L’UNESCO è un’agenzia specializzata delle Nazioni Unite creata con lo scopo[3] di promuovere la pace e la comprensione tra le nazioni con l’istruzione, la scienza, la cultura, la comunicazione e l’informazione per promuovere “il rispetto universale per la giustizia, per lo stato di diritto e per i diritti umani e le libertà fondamentali[4] quali sono definite e affermate dalla Dichiarazione universale dei diritti umani .

Dunque le Nazioni Unite. Lino Banfi per primo è consapevole dei suoi limiti  e di una incolpevole inadeguatezza a ricoprire quel ruolo ma debbono averlo convinto al di à delle sue esitazioni. Alla conferenza stampa indetta da Di Maio si è presentato nella sua semplicità disarmante  e non si è sottratto a riconoscere l’ asimmetria e l’incongruenza della nomina con la sua carriera artistica. Si è limitato a dire che porterà un sorriso per il mondo ma, purtroppo per lui e noi, sono tempi di tribali sovranismi contro cui i sorrisi possono fare molto poco.

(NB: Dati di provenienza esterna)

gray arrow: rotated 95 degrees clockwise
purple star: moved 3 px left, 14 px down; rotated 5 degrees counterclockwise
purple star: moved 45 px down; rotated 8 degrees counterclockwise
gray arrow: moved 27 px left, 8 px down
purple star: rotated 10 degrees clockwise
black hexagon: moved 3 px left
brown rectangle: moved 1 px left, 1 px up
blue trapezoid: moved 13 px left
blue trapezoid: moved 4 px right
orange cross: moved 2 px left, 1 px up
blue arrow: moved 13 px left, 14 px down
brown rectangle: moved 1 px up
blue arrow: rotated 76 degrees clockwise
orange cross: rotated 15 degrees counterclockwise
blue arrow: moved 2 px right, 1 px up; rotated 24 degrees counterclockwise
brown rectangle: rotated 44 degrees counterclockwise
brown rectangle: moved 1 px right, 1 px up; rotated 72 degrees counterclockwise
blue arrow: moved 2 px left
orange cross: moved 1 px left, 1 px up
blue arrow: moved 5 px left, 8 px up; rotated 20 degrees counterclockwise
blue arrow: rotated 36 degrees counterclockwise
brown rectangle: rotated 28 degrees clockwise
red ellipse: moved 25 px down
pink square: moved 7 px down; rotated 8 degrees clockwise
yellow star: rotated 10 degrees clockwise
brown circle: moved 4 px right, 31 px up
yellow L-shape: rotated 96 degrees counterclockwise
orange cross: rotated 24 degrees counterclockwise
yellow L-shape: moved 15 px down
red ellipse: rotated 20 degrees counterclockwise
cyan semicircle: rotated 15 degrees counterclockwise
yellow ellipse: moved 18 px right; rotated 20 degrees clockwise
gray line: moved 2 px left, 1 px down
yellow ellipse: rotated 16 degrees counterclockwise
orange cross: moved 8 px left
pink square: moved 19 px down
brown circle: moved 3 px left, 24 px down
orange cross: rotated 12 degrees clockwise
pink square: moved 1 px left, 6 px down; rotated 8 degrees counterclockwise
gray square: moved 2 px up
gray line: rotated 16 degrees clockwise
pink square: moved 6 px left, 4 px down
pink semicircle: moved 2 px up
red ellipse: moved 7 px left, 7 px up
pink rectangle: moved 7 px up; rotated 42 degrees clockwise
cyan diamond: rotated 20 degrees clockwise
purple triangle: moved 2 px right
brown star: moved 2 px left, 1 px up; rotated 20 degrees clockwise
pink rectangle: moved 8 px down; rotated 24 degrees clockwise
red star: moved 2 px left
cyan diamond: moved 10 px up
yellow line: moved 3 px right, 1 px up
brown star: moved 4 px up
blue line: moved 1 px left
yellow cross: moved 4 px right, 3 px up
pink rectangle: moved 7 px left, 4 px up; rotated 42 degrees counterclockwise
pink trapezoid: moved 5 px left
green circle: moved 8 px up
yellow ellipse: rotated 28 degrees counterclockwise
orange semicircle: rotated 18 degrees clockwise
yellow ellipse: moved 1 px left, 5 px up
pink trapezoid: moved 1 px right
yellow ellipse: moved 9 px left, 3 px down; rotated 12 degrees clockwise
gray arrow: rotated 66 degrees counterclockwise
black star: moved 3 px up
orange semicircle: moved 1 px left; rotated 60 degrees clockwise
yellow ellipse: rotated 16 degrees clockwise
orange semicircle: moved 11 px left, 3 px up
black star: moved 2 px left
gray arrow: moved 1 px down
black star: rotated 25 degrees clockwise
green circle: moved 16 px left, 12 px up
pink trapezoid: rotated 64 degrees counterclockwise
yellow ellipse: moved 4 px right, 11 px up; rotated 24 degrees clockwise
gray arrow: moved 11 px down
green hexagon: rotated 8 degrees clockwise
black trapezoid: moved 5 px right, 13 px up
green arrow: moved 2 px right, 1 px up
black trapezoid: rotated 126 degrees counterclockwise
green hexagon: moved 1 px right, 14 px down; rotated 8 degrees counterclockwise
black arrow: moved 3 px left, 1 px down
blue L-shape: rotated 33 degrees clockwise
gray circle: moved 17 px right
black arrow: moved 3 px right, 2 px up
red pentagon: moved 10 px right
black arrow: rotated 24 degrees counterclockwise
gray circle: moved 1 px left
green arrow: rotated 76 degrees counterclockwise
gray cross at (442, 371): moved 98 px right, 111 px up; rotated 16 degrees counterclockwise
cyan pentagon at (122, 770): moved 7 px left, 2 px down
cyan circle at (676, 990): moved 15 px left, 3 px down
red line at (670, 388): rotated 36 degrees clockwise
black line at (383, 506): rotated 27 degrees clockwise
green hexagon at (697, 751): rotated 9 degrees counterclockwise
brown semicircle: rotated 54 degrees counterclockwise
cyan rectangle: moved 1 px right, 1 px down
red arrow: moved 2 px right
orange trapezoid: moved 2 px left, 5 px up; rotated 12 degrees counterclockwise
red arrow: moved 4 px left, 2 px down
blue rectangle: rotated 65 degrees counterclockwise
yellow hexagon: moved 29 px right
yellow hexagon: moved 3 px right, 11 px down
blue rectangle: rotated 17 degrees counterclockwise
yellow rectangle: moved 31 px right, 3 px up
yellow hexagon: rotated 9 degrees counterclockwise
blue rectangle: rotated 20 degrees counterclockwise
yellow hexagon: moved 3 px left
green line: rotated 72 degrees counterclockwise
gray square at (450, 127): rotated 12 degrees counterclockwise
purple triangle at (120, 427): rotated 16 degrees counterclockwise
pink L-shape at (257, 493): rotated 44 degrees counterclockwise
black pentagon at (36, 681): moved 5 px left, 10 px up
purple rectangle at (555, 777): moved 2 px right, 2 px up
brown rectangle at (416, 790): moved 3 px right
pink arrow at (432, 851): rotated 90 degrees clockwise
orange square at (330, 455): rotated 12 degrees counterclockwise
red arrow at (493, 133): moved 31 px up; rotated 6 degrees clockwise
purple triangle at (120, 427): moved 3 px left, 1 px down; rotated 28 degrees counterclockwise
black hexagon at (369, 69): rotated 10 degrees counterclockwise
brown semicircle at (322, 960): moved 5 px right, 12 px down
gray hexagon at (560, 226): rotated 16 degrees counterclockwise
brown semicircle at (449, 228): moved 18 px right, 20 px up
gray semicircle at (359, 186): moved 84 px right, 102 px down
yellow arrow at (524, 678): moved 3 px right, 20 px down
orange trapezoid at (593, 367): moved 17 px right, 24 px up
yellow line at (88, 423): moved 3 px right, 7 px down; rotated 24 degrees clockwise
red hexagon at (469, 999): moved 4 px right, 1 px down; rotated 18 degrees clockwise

Non è dato sapere se dietro la scelta di nominare Lino Banfi all’UNESCO c’è la genialità di quel Casalino che prepara le conferenze stampa e i cartelli da ostentare salvo dover subire l’indisponibilità di Salvini a farsi gestire il quale, questa volta, con cauta sobrietà, si è limitato a irridere la nomina osservando :” E perché no Jerry Calà, Umberto Smaila o Renato Pozzetto ?”. Guarda caso tutti e tre milanesi mentre Banfi è pugliese ma questa volta la razza padana non c’entra. La verità è che, fosse vissuto Totò, principe De Curtis, sovrano riconosciuto della italica comicità, nemmeno lui poteva offrire titoli e requisiti sufficienti per poter rappresentare l’Italia all’UNESCO. Forse Dario Fo, premio Nobel che faceva anche ridere, ma prevalentemente, nei suoi spettacoli, spargeva cultura a piene mani per non dire degli affollati incontri teatrali in cui, con un grande schermo alle spalle, illustrava i capolavori della pittura italiana.

Bisognerà attendere i primi impegni che Lino Banfi sarà chiamato ad assolvere per capire meglio il senso della sua utilizzazione da parte del M5Stelle ma, molto probabilmente,  si sarà già votato per le europee e lo stesso Banfi si  sarà reso conto che serviva la sua popolarità per contenere la frana di consensi che si annuncia.